BEGIN my $text = "abc";
say $text;
Not sure whether this constitutes an answer to your question or not.
First, a rephrase of your question:
What options are there for succinctly referring to a variable (or constant etc.) whose initialization code appears further down in the same source file?
Post declare a routine
say foo;
sub foo { 'abc' }
When a P6 compiler parses an identifier that has no sigil, it checks to see if it has already seen a declaration of that identifier. If it hasn't, then it assumes that the identifier corresponds to a routine which will be declared later as a "listop" routine (which takes zero or more arguments) and moves on. (If its assumption turns out to be wrong, it fails the compilation.)

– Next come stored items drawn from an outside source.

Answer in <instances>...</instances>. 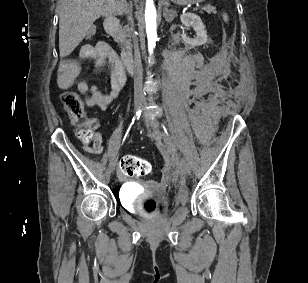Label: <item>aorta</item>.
Instances as JSON below:
<instances>
[{
  "label": "aorta",
  "mask_w": 308,
  "mask_h": 283,
  "mask_svg": "<svg viewBox=\"0 0 308 283\" xmlns=\"http://www.w3.org/2000/svg\"><path fill=\"white\" fill-rule=\"evenodd\" d=\"M156 19H157V13L153 0H146L145 23H146V33L148 38V49L150 54L153 52L157 40Z\"/></svg>",
  "instance_id": "aorta-1"
}]
</instances>
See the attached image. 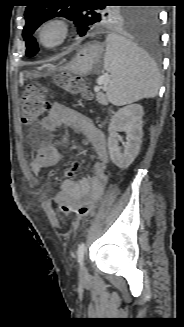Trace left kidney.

So you can use routines as if they were variables as described in Christopher Bottom's answer.
Autodeclare a variable on first use
strict is a "pragma" that controls how a P6 compiler reacts when it parses an as yet undeclared variable/constant that starts with a sigil.
P6 starts programs with strict mode switched on. This means that the compiler will insist on predeclaration of any sigil'd variable/constant. (By predeclaration I mean an explicit declaration that appears textually before the variable/constant is used.)
But you can write use strict or no strict to control whether the strict pragma is on or off in a given lexical scope, so this will work:
no strict;
say $text;
BEGIN {
$text = "abc";
}
Warning Having no strict in effect (which is unfortunately how most programming languages work) makes accidental misspelling of variable names a bigger nuisance than it is with use strict mode on.
Declare a variable explicitly in the same statement as its first use
You don't have to write a declaration as a separate statement. You can instead declare and use a variable in the same statement or expression:
say my $text;
BEGIN {
$text = "abc";
}
Warning If you repeat my $bar in the exact same lexical scope, the compiler will emit a warning. In contrast, say my $bar = 42; if foo { say my $bar = 99 } creates two distinct $bar variables without warning.
Initialize at run-time
The BEGIN phaser shown above runs at compile-time (after the my declaration, which also happens at compile-time, but before the say, which happens at run-time).
If you want to initialize variables/constants at run-time instead, use INIT instead:
say my $text;
INIT {
$text = "abc";
}
INIT code runs before any other run-time code, so the initialization still happens before the say gets executed.
Use a positronic (ym) variable
Given a literal interpretation of your question a "positronic" or ym variable would be yet another solution. (This feature is not built-in. I'm including it mostly because I encountered it after answering this question and think it belongs here, at the very least for entertainment value.)
Initialization and calculation of such a variable starts in the last statement using it and occurs backwards relative to the textual order of the code.
This is one of the several crazy sounding but actually working and useful concepts that Damian "mad scientist" Conway discusses in his 2011 presentation Temporally Quaquaversal Virtual Nanomachine Programming In Multiple Topologically Connected Quantum-Relativistic Parallel Spacetimes... Made Easy!.
Here's a link to the bit where he focuses on these variables.
(The whole presentation is a delight, especially if you're interested in physics; programming techniques; watching highly creative wunderkinds; and/or enjoy outstanding presentation skills and humor.)
Create a PS pragma?
In terms of coolness, the following pales in comparison to Damian's positronic variable feature that I just covered, but it's an idea I had while pondering this question.
Someone could presumably implement something like the following pragma:
use PS;
say $text;
BEGIN $text = 'abc';
This PS would lexically apply no strict and in addition require that, to avoid a compile-time error:
An auto-declared variable/constant must match up with a post declaration in a BEGIN or INIT phaser;
The declaration must include initialization if the first use (textually) of a variable/constant is not a binding or assignment.